The Bath
Hang garlands on the bathroom door;
Let all the passages be spruce;
For, lo, the victim comes once more,
And, ah, he struggles like the deuce!
Bring soaps of many scented sorts;
Let girls in pinafores attend,
With John, their brother, in his shorts,
To wash their dusky little friend,
Their little friend, the dusky dog,
Short-
egged and very obstinate,
Faced like a much-offended frog,
And fighting hard against his fate.
No Briton he!
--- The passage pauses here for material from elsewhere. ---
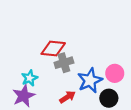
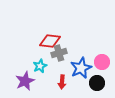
cyan star: (30, 78) -> (40, 66), moved
red arrow: (67, 97) -> (62, 82), turned 128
From palace-born
Chinese patricians he descends;
He keeps their high ancestral scorn;
His spirit breaks, but never bends.
Our water-ways he fain would 'scape;
He hates the customary bath
That thins his tail and spoils his shape,
And turns him to a fur-clad lath;
And, seeing that the Pekinese
Have lustrous eyes that bulge like buds,
He fain would save such eyes as these,
Their owner's pride, from British suds.
Vain are his protests--in he goes.
His young barbarians crowd around;
They soap his paws, they soap his nose;
They soap wherever fur is found.
And soon, still laughing, they extract
His limpness from the darkling tide;
They make the towel's roughness act
On back and head and dripping side.
They shout and rub and rub and shout--
He deprecates their odious glee--
Until at last they turn him out,
A damp gigantic bumble-bee.
Released, he barks and rolls, and speeds
From lawn to lawn, from path to path,
And in one glorious minute needs
More soapsuds and another bath.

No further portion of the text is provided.